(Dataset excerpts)
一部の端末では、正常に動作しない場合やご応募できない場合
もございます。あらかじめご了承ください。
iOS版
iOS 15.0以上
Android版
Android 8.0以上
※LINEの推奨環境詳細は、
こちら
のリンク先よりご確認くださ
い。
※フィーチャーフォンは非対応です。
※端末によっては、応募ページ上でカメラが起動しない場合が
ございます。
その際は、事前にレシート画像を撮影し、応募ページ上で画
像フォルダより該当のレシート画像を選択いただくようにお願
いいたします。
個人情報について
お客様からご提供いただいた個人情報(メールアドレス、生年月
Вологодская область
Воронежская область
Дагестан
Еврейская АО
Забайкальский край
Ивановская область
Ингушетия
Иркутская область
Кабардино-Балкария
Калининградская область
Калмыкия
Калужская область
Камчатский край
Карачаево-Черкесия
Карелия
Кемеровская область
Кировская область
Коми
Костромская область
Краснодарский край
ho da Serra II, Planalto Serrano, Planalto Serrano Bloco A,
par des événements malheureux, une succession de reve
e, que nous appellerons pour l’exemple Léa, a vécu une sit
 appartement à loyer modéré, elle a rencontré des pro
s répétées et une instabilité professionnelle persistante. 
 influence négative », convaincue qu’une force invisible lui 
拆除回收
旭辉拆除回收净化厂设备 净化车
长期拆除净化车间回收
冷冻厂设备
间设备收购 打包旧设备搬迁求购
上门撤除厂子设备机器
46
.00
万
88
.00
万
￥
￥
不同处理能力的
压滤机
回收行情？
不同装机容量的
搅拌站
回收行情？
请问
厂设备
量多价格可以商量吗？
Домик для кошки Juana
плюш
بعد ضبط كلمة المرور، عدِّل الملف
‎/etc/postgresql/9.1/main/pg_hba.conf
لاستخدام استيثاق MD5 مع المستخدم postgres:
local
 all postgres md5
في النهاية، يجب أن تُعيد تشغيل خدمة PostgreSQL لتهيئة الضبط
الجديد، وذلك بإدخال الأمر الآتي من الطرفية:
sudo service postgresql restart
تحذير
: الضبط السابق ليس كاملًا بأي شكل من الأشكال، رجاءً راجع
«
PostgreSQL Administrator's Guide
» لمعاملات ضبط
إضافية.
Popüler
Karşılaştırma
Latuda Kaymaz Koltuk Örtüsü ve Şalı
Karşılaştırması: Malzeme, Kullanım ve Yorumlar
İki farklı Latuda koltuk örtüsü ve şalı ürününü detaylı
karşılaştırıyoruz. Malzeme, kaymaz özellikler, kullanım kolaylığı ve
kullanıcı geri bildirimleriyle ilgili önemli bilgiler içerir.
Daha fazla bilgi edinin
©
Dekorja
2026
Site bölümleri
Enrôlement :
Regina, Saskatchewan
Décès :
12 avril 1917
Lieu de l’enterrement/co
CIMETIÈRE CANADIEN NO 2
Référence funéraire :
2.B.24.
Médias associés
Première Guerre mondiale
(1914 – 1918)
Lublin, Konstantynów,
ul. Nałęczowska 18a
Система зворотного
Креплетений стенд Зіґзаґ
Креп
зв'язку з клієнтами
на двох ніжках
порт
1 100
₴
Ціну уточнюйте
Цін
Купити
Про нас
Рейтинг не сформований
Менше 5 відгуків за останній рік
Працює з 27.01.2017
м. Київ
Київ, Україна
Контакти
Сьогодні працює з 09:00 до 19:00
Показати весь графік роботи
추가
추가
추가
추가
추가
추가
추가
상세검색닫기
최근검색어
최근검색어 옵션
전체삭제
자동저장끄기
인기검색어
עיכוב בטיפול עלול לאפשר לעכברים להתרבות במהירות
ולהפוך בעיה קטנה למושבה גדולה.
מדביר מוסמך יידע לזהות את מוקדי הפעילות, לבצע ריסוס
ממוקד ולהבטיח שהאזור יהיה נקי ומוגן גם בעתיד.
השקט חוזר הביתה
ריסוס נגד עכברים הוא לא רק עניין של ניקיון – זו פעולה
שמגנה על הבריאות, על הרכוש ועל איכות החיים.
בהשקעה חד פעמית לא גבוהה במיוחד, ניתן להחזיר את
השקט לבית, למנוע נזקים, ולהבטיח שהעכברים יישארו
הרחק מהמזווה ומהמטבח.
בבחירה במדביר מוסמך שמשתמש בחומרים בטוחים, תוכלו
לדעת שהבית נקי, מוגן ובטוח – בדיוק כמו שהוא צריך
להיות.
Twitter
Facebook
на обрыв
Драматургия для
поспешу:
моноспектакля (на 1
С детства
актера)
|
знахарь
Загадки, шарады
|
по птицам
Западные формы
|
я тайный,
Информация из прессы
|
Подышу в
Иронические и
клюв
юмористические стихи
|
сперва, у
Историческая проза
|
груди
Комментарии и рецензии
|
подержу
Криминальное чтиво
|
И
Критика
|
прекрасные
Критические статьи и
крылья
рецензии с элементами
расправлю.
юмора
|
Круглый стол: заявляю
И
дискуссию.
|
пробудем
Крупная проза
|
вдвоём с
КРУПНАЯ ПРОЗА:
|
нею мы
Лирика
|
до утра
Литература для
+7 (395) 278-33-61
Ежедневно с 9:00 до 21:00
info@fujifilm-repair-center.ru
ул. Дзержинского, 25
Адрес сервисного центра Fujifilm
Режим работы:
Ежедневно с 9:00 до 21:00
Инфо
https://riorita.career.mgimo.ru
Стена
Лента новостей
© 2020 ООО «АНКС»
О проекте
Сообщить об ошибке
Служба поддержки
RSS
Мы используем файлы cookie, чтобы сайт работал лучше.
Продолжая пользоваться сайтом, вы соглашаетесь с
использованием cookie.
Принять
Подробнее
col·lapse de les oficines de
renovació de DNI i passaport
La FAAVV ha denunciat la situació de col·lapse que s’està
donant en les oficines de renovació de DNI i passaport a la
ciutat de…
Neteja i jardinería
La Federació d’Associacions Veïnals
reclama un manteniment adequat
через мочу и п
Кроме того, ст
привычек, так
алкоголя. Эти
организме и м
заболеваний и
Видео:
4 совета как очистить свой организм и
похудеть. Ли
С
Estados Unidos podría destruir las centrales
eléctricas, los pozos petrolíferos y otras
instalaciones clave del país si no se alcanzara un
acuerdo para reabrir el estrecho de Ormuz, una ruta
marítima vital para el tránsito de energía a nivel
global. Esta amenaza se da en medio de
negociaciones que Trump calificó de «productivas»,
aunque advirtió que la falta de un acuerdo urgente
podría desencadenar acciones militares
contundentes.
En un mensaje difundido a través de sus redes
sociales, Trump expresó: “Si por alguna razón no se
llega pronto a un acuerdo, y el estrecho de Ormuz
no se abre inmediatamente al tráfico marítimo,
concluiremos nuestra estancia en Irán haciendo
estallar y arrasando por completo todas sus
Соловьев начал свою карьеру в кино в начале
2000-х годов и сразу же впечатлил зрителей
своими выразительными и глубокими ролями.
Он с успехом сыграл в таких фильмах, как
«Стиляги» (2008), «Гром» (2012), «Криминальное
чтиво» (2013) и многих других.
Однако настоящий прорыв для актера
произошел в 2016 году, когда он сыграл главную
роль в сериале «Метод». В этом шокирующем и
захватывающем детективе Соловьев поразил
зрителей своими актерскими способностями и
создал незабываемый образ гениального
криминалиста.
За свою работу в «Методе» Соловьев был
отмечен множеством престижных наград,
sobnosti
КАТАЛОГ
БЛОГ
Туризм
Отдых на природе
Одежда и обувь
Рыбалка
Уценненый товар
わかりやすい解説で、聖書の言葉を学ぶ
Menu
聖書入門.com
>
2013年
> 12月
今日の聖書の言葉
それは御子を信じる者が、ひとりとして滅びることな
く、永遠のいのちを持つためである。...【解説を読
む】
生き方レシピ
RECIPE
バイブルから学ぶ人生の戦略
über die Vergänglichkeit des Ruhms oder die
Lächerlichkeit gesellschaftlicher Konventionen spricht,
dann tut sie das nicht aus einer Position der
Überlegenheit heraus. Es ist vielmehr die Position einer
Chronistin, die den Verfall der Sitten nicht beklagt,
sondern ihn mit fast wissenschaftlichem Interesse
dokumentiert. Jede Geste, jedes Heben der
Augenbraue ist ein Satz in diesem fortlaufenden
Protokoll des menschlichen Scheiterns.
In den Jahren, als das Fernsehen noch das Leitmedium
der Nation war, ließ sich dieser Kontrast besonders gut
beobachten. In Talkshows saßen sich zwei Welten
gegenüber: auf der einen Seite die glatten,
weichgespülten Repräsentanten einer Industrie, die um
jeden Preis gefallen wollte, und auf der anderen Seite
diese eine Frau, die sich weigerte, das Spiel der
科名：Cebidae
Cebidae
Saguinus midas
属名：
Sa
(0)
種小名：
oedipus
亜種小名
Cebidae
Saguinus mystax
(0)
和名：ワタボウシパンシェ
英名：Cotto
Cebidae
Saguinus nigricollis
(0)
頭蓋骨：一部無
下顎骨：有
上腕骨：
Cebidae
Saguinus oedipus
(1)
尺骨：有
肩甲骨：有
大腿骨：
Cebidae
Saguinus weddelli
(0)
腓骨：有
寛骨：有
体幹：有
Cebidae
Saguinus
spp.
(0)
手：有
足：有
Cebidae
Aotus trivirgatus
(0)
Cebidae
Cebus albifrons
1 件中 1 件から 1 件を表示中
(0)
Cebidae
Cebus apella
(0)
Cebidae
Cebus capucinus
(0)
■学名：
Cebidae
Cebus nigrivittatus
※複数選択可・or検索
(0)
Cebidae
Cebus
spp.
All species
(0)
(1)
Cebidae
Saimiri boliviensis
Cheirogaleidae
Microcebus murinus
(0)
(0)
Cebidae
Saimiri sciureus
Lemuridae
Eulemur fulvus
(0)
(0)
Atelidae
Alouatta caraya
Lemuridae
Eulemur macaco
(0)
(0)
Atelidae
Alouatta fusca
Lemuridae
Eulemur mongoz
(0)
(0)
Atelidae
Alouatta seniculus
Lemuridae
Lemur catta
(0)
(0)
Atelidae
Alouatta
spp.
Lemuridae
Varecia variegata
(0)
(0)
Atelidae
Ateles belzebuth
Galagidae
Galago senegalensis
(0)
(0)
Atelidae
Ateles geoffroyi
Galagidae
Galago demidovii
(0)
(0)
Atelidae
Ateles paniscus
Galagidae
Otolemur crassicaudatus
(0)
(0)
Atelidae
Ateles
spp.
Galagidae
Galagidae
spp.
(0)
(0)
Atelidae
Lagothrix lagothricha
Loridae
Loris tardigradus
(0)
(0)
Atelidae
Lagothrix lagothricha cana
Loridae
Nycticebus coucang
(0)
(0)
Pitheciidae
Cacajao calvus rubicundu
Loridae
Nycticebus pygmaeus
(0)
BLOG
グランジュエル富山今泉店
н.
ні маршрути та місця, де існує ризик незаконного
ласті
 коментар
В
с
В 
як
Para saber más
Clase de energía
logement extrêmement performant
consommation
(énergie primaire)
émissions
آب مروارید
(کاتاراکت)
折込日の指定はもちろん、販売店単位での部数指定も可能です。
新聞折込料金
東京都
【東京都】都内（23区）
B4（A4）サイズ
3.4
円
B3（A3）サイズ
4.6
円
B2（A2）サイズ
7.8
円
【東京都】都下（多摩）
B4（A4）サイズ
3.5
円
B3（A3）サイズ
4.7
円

WORK TASK ▸ Report each line of the records that holds the word "passaport".

ANSWER BOX ▸
renovació de DNI i passaport
donant en les oficines de renovació de DNI i passaport a la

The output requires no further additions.